Durante años, el Paris Saint-Germain creyó en una fórmula que también seduce a muchas organizaciones: reunir a los mejores talentos para alcanzar el éxito. La inversión fue gigantesca y el club logró conformar una constelación de figuras como Ibrahimovic, Neymar, Messi, Mbappé y Verratti. Sin embargo, la tan anhelada Champions League seguía fuera de alcance.

La paradoja es que el PSG comenzó a conquistar Europa cuando abandonó precisamente esa lógica. La figura clave de esa transformación ha sido Luis Enrique, quien entendió que el alto desempeño no surge de la suma de individualidades brillantes, sino de la construcción de un sistema capaz de potenciar el trabajo colectivo.

Su liderazgo se sostiene sobre tres pilares. El primero es la claridad estratégica: cada jugador conoce su rol y entiende cómo contribuye al objetivo común.
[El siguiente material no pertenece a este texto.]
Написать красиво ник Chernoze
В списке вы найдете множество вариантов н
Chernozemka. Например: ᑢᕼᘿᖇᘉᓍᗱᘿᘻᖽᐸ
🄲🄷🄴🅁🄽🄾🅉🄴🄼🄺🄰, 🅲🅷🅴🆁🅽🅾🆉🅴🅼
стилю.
El segundo es la coherencia en la toma de decisiones: nadie está por encima del proyecto, independientemente de su prestigio o talento. El tercero es una obsesión por la ejecución, traducida en disciplina, coordinación e intensidad competitiva.
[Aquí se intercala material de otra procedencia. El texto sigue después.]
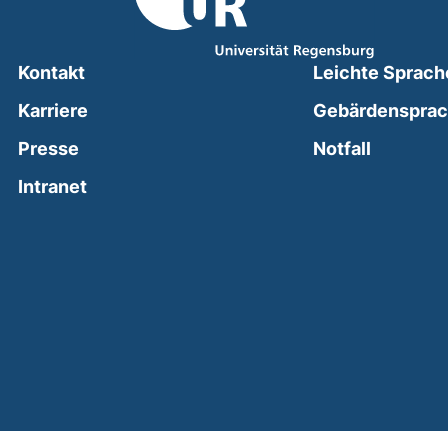
Kontakt
Leichte Sprach
Karriere
Gebärdenspra
(external
Presse
Notfall
(external link, opens in a new window)
Intranet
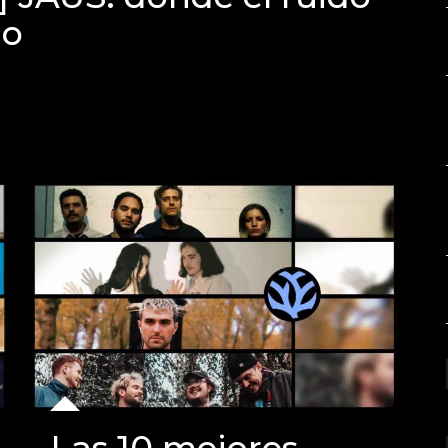
io
Las 10 mejores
La salida de Kylian Mbappé simboliza esta visión. Más allá de la calidad del jugador, Luis Enrique apostó por una estructura donde el sistema estuviera por encima de cualquier individualidad. Fue una decisión compleja, pero consistente con la cultura que buscaba construir.

La lección trasciende el fútbol. Muchas organizaciones dependen excesivamente de ejecutivos estrella o líderes carismáticos, generando resultados de corto plazo, pero también fragilidad estructural. Cuando el éxito depende de personas y no de sistemas, la capacidad de aprendizaje, adaptación y crecimiento se vuelve limitada.

El mayor legado de Luis Enrique no son solo los títulos obtenidos, sino haber demostrado que la cultura puede imponerse al ego, que los equipos pueden superar a las estrellas y que el liderazgo consiste en construir organizaciones capaces de ser más grandes que cualquiera de sus integrantes.

En tiempos donde muchos líderes buscan convertirse en la historia, Luis Enrique ha demostrado algo mucho más difícil: crear una organización donde el propósito colectivo esté por encima del protagonismo personal.